Throughout this course we’ll use the mantled howler monkey (Alouatta palliata) as our focal species. Howler monkeys are so-called because of their deep, resonant roars, produced by a specialised hyoid bone that acts as a resonating chamber, that can carry up to 5 km through dense forest. Despite sounding like something out of Jurassic Park, they’re herbivorous, leaf-eating primates that live in groups of up to 20 individuals across Central American tropical forests.
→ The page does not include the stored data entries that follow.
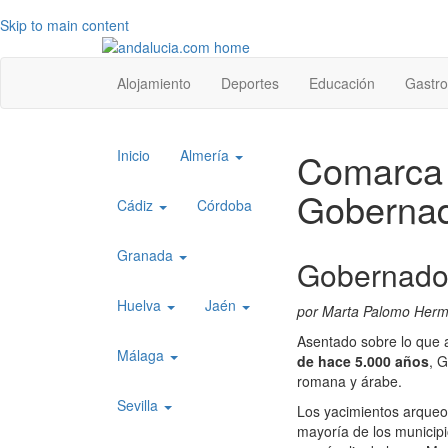
Skip to main content
Top
Alojamiento
Deportes
Educación
Gastr
level
menu
Top
Comarca 
Inicio
Almería
level
Goberna
menu
Cádiz
Córdoba
1
Granada
Gobernado
Huelva
Jaén
por Marta Palomo Her
Asentado sobre lo que
Málaga
de hace 5.000 años
, 
romana y árabe.
Sevilla
Los yacimientos arqueol
mayoría de los municip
They are also ecologically important. As folivores and frugivores, they are significant seed dispersers, and their population status is a useful indicator of forest health (Estrada et al. 2017). They have a solid GBIF record base, a well-defined range, and occupy a landscape with interesting environmental gradients, which makes them an ideal subject for learning spatial analysis. Any patterns we find will be real, ecologically meaningful, and interpretable.

References

Dormann, C.F., McPherson, J.M., Araújo, M.B., Bivand, R., Bolliger, J., Carl, G., Davies, R.G., Hirzel, A., Jetz, W., Kissling, W.D., Kühn, I., Ohlemüller, R., Peres-Neto, P.R., Reineking, B., Schröder, B., Schurr, F.M. & Wilson, R. (2007). Methods to account for spatial autocorrelation in the analysis of species distributional data: a review. Ecography, 30, 609–628.

Estrada, A., Garber, P.A., Rylands, A.B., Roos, C., Fernandez-Duque, E., Di Fiore, A., Nekaris, K.A.I., Nijman, V., Heymann, E.W., Lambert, J.E., Rovero, F., Barelli, C., Setchell, J.M., Gillespie, T.R., Mittermeier, R.A., Verde Arregoitia, L., de Guinea, M., Gouveia, S., Dobrovolski, R., Shanee, S., Shanee, N., Boyle, S.A., Fuentes, A., MacKinnon, K.C., Amato, K.R., Meyer, A.L.S., Wich, S., Sussman, R.W., Pan, R., Kone, I. & Li, B. (2017). Impending extinction crisis of the world’s primates: why primates matter. Science Advances, 3, e1600946.

Tobler, W.R. (1970). A computer movie simulating urban growth in the Detroit region. Economic Geography, 46, 234–240.

Veloz, S.D. (2009). Spatially autocorrelated sampling falsely inflates measures of accuracy for presence-only niche models. Journal of Biogeography, 36, 2290–2299.